Когда я встретился с ним и увидел в нем героя, он отрицал, что крушение нашего общества есть конец всему. Рациональный во всем остальном, он почему-то пришел к совершенно иррациональному убеждению, что когда люди восстановят общественную структуру, одновременно с этим будет восстановлен весь комплекс средств, на котором основано производство кинопродукции. Конечно, будет. Он забыл (и я был не умнее его), что кино было всего лишь видом искусства, существование которого всецело зависело от развитой инженерии индустриальной эпохи.
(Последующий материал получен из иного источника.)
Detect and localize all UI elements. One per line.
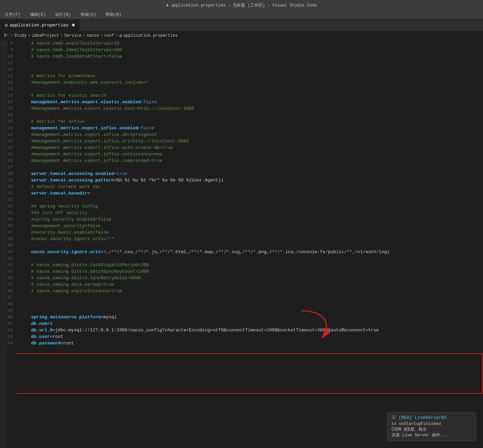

Великая музыка может существовать и когда нет роялей или сложно устроенных духовых инструментов. Дайте художнику или скульптору основные рабочие материалы, пусть самые примитивные, и искусство их выживет. Но у искусства Деметриоса оказались подрезаны корни. Он хорошо разбирался в творческой стороне дела, но очень слабо понимал его технические аспекты… Как он сказал мне, он этим еще не интересовался. Я знал еще меньше и, не задаваясь вопросами, принимал безоговорочно все, что он скажет. Теперь я понимаю, что он, вероятно, добровольно предпочитал не видеть, что кино погибло. Он понимал это лучше, чем я.